A question of bottleneck management, you always need to ask yourself: "where is currently the weakest link?" It is good to take a critical look at the financial processes in the company, because to use a real estate metaphor: "A building is only as strong as its foundation."
The company’s financial planning also starts with a good basis at operational level: the projects. As a CFO, if you want to be able to rely on a KPI dashboard, you need to be certain that it is based on good data and that you have the right controls in place. In this blog, I look at the ‘foundation’ in more depth: the five pillars of project control.
The five pillars of project control
Pillar 1: Estimating costs & returns
Returns and risk go together. When considering risks, we tend to think first about the project risks, like land acquisition, financing and sales risk. But good risk management (and thus return management) go further. The quality of estimating costs & returns is an example of that. In general, I can say that estimates must be transparent, appropriate, and robust for the current phase of the project.
By 'transparent' I mean that when assessing a forecast in an investment proposal, for example, the forecasting method used as a basis must be clear to the reader without any verbal explanation: are the estimates based on a standard norm, on personal experience, on expert advice, a quote, a contract? That makes a huge difference for the 'hardness' of the figures you are looking at. Which is where the word 'appropriate' comes in: is the method used to substantiate the forecast appropriate for the current phase of the project?
Smart software helps you work from rough to fine data on which to base the costs and returns. This enables you to start with a quick, rough initial estimate based on standard amounts or own estimates and provide better substantiation with quotes and contracts as more information becomes available during the project.
Finally, the forecast must be 'robust'. Does every project developer use their own Excel model? Is there a standard template, but does everyone adapt it as they see fit? How do you ensure that the whole company uses the latest version? All these issues are potential risks for the quality of the forecast. Because mistakes are easily made, and it means that the reader of the forecast first needs to understand the calculation rules. Smart software contains robust, predefined calculation models while offering sufficient flexibility to enable the multiple project variables to be included in the forecasting.
Pillar 2: Quality of the planning
Just as return and risk go together, so do time and money. Because the difference between one million euros today is huge compared with one million euros next year. A few things to consider, for example: indexation, financing, return and the 'time factor'. The further you plan into the future, the more uncertain it becomes. And a lot can happen in the meantime.
When planning money in time, it is therefore important to choose a good ‘granularity’, i.e. the right level of detail. This helps you assess the figures at the right abstraction level. In general: the further you get in the process, the more you know and so the more detail you can add. Which doesn’t mean that you must. It also means that amounts in the near future can be more accurately assessed than in the far future. This prevents false accuracy.
Pillar 3: Cost control
Future and past come together in the present. It is only meaningful to plan for the future if you also monitor whether your estimates were correct and whether you are on schedule with the execution. Cost control is fundamental for managing an ongoing project.

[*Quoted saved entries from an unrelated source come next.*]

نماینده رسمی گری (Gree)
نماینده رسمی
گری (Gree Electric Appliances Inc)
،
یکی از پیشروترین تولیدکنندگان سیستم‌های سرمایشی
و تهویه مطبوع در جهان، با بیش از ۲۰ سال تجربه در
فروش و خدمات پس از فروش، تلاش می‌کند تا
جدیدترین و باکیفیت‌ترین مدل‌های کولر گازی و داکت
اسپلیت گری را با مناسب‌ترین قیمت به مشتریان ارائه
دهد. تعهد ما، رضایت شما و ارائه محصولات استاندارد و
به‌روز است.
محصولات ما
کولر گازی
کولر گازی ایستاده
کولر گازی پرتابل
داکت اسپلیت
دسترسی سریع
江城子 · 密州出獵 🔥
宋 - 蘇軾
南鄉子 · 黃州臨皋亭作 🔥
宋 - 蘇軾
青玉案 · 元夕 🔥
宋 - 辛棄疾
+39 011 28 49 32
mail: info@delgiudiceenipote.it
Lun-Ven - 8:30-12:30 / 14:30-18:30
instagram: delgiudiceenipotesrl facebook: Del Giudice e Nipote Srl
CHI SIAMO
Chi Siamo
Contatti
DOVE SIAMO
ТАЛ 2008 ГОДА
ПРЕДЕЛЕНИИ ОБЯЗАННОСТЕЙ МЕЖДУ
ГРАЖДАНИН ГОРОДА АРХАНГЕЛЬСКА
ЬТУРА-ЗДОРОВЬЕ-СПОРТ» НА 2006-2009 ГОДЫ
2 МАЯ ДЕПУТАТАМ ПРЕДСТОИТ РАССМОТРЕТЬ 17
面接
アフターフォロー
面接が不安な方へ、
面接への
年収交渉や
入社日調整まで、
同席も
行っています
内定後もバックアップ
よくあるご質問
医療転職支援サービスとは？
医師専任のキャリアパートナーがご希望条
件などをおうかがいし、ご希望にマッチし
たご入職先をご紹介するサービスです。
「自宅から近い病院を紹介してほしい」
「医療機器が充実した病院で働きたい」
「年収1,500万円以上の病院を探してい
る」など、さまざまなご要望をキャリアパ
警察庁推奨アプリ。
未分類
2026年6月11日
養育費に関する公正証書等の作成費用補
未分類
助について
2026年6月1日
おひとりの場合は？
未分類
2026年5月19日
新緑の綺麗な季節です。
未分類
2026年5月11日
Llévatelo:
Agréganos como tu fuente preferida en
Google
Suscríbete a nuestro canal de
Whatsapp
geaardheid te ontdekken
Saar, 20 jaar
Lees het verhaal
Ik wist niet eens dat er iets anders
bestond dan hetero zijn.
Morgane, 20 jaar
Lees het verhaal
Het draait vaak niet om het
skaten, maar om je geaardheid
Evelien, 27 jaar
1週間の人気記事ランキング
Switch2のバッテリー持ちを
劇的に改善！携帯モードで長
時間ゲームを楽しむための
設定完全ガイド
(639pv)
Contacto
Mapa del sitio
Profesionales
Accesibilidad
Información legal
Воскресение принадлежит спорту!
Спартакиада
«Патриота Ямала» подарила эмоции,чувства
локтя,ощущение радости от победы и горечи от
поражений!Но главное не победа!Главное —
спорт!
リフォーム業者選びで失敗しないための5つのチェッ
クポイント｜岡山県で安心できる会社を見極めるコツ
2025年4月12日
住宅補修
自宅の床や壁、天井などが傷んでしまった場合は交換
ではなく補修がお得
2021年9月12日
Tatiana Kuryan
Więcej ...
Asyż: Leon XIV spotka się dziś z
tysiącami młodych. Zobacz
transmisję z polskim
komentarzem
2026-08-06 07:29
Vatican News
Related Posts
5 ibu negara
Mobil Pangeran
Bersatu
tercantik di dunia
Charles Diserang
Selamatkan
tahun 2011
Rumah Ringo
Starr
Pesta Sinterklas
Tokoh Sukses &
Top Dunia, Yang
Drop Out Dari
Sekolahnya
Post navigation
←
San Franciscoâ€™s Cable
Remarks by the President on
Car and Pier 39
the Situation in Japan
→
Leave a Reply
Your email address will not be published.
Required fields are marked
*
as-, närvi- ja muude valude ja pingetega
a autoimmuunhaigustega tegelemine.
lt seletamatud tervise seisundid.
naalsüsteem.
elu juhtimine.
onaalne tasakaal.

Every project manager should intrinsically want this to measure the success of their projects, but many companies feel it is too important to leave to individual workers. Many companies therefore choose to ask the people responsible for the project to periodically justify their projects in a standard reporting format. For example, monthly or quarterly.
A best practice which we advise is to have up-to-date insight in each project into the actuals, contractual obligations, the approved budget and the (financial) forecasting. You are then always in control of what you have (already) spent, what you have agreed to spend or whether that needs to be adjusted within the allocated budget, and whether that still reflects the total amount you expect to spend and earn. You can also facilitate this process with smart software. Via a link with the accounting system, you share finance information so that data only needs to be entered and updated in one place. The entire process is also easy to manage due to the workflow in the system and the many standard reports.
Pillar 4: Project structure
A good project structure also helps you to be consistently successful. By that, I don’t mean the legal or fiscal structures of your project. Although that is obviously important, in this context I mean a good structure of entities on which you base your financial forecasting. For example, do you choose to subdivide your plan financially by following the division of the building blocks, the different real estate assets functions or based on rent/sale? How do you actually choose which criteria on which to subdivide a project? We (too) often see that this is done based on external factors: the accounting structure is followed, the reporting format of an external regulator, etc. Our best practice is: keep it simple and consider which distinction is important to make for internal goals.
Pillar 5: Power of change
Once a project has started, change is the only constant. Plans change, designs change, contracts are negotiated, permits are applied for, etc. As a company, if you want to keep control of this, changes will need to be managed properly. Are changes relating to the forecasting or the approved budget updated in a change log? Are scenarios prepared to enable you to enter negotiations better prepared? Is the financial forecasting also adjusted if the plans change? What change requires a new approval decision, and what mandate do the workers have themselves?
The key to managing changes in the project well involves good tooling with in-built scenario options, a good process with in-built controls and the right attitude among workers. We can’t help with the latter, but we can help with the tooling and a good process!
How do you take the next step?
As an agile software company, we have learned to always implement small, clearly defined changes. That makes the change easy to implement and ensures that the result is quickly visible. You then know whether you should continue on that path or change course.